WORK TO BE COMPLETED. Provide only the number of lines in the data below that contain the string "Июль".

---------- AVAILABLE DATA

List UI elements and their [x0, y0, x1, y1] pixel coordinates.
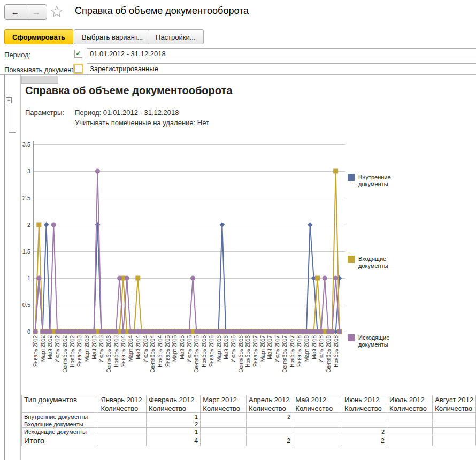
x-axis-tick-label: Январь 2014 [120, 335, 126, 367]
x-axis-tick-label: Ноябрь 2013 [113, 335, 119, 367]
x-axis-tick-label: Ноябрь 2017 [289, 335, 295, 367]
data-point-circle [113, 329, 118, 334]
value-cell[interactable] [293, 428, 342, 435]
data-point-circle [95, 169, 100, 174]
subcolumn-header[interactable]: Количество [293, 404, 342, 413]
value-cell[interactable]: 2 [246, 435, 293, 446]
params-label: Параметры: [25, 109, 64, 117]
x-axis-tick-label: Март 2018 [304, 335, 310, 362]
report-top-separator [0, 74, 476, 75]
value-cell[interactable] [293, 435, 342, 446]
value-cell[interactable]: 2 [147, 420, 201, 428]
value-cell[interactable]: 1 [147, 413, 201, 420]
period-input[interactable] [87, 48, 476, 59]
value-cell[interactable] [387, 435, 433, 446]
value-cell[interactable] [246, 420, 293, 428]
choose-variant-button[interactable]: Выбрать вариант... [74, 29, 151, 44]
x-axis-tick-label: Март 2017 [260, 335, 266, 362]
value-cell[interactable] [201, 413, 247, 420]
x-axis-tick-label: Январь 2018 [296, 335, 302, 367]
group-bracket [9, 103, 16, 133]
legend-label: Входящие [358, 256, 386, 262]
column-header[interactable]: Январь 2012 [98, 395, 147, 404]
data-point-circle [319, 329, 324, 334]
y-axis-tick-label: 1 [27, 275, 30, 281]
value-cell[interactable]: 2 [246, 413, 293, 420]
x-axis-tick-label: Январь 2015 [165, 335, 171, 367]
value-cell[interactable] [433, 435, 476, 446]
row-label[interactable]: Внутренние документы [22, 413, 98, 420]
value-cell[interactable] [246, 428, 293, 435]
settings-button[interactable]: Настройки... [148, 29, 204, 44]
generate-button[interactable]: Сформировать [4, 29, 73, 44]
x-axis-tick-label: Сентябрь 2014 [150, 335, 156, 373]
column-header[interactable]: Август 2012 [433, 395, 476, 404]
subcolumn-header[interactable]: Количество [387, 404, 433, 413]
value-cell[interactable] [387, 420, 433, 428]
column-header[interactable]: Апрель 2012 [246, 395, 293, 404]
column-header[interactable]: Февраль 2012 [147, 395, 201, 404]
column-header[interactable]: Март 2012 [201, 395, 247, 404]
value-cell[interactable] [293, 420, 342, 428]
value-cell[interactable] [293, 413, 342, 420]
value-cell[interactable] [98, 428, 147, 435]
x-axis-tick-label: Июль 2018 [318, 335, 324, 363]
row-label[interactable]: Исходящие документы [22, 428, 98, 435]
value-cell[interactable] [387, 428, 433, 435]
value-cell[interactable] [98, 413, 147, 420]
value-cell[interactable]: 2 [342, 428, 387, 435]
favorite-star-icon[interactable] [51, 5, 63, 17]
subcolumn-header[interactable]: Количество [98, 404, 147, 413]
value-cell[interactable] [201, 435, 247, 446]
period-checkbox[interactable]: ✓ [74, 50, 82, 58]
window-title: Справка об объеме документооборота [75, 5, 249, 17]
column-header[interactable]: Май 2012 [293, 395, 342, 404]
subcolumn-header[interactable]: Количество [433, 404, 476, 413]
selected-cell-marker[interactable] [21, 76, 58, 84]
column-header[interactable]: Июль 2012 [387, 395, 433, 404]
x-axis-tick-label: Июль 2012 [55, 335, 60, 363]
x-axis-tick-label: Июль 2016 [231, 335, 236, 363]
back-button[interactable]: ← [5, 5, 26, 19]
value-cell[interactable] [342, 420, 387, 428]
value-cell[interactable] [201, 420, 247, 428]
value-cell[interactable]: 1 [147, 428, 201, 435]
value-cell[interactable] [98, 420, 147, 428]
legend-label: Исходящие [358, 334, 389, 341]
show-documents-input[interactable] [87, 63, 476, 74]
row-label[interactable]: Входящие документы [22, 420, 98, 428]
column-header[interactable]: Июнь 2012 [342, 395, 387, 404]
value-cell[interactable]: 4 [147, 435, 201, 446]
forward-button[interactable]: → [26, 5, 47, 19]
group-collapse-button[interactable]: − [6, 97, 12, 103]
document-flow-chart[interactable]: 00.511.522.533.5Январь 2012Март 2012Май … [0, 134, 476, 393]
y-axis-tick-label: 3 [27, 168, 30, 174]
value-cell[interactable] [387, 413, 433, 420]
x-axis-tick-label: Ноябрь 2015 [201, 335, 207, 367]
report-window: ← → Справка об объеме документооборота С… [0, 0, 476, 460]
subcolumn-header[interactable]: Количество [147, 404, 201, 413]
value-cell[interactable] [433, 420, 476, 428]
data-point-circle [329, 329, 334, 334]
value-cell[interactable] [201, 428, 247, 435]
subcolumn-header[interactable]: Количество [246, 404, 293, 413]
x-axis-tick-label: Март 2014 [128, 335, 134, 362]
table-corner-header[interactable]: Тип документов [22, 395, 98, 413]
value-cell[interactable] [98, 435, 147, 446]
total-row-label[interactable]: Итого [22, 435, 98, 446]
legend-label: документы [358, 181, 388, 187]
data-point-square [36, 223, 41, 227]
value-cell[interactable]: 2 [342, 435, 387, 446]
x-axis-tick-label: Июль 2015 [187, 335, 193, 363]
subcolumn-header[interactable]: Количество [201, 404, 247, 413]
x-axis-tick-label: Май 2018 [311, 335, 317, 359]
show-documents-checkbox[interactable] [74, 65, 82, 73]
value-cell[interactable] [433, 428, 476, 435]
x-axis-tick-label: Май 2017 [267, 335, 273, 359]
value-cell[interactable] [342, 413, 387, 420]
subcolumn-header[interactable]: Количество [342, 404, 387, 413]
value-cell[interactable] [433, 413, 476, 420]
legend-label: документы [358, 263, 388, 269]
data-point-diamond [95, 222, 100, 227]
data-point-diamond [308, 222, 313, 227]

--------------------

EXERCISE SOLUTION. 5